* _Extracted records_
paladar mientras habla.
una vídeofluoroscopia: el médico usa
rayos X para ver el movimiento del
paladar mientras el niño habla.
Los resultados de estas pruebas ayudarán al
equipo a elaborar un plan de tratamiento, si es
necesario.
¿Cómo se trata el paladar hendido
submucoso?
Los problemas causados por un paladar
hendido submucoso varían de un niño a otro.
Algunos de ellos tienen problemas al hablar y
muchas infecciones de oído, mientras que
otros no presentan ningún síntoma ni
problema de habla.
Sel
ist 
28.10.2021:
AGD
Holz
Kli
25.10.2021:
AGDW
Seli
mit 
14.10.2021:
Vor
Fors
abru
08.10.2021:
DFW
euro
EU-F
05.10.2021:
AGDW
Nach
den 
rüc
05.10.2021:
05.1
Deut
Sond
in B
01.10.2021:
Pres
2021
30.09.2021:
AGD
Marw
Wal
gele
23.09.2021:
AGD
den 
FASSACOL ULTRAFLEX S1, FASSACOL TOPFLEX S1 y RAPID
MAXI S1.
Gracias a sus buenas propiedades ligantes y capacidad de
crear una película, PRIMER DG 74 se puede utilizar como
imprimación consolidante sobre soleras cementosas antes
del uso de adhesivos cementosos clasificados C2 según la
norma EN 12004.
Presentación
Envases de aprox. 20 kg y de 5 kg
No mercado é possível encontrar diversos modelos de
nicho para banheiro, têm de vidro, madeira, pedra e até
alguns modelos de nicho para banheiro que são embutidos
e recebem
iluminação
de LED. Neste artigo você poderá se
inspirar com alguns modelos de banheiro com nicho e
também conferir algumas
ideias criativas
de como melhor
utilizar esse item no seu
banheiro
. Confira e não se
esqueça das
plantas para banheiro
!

* _Work instruction_
Copy out exactly the lines running from the line with "também conferir algumas" to the end of the records, inclusive.

* _Result of this exercise_
também conferir algumas
ideias criativas
de como melhor
utilizar esse item no seu
banheiro
. Confira e não se
esqueça das
plantas para banheiro
!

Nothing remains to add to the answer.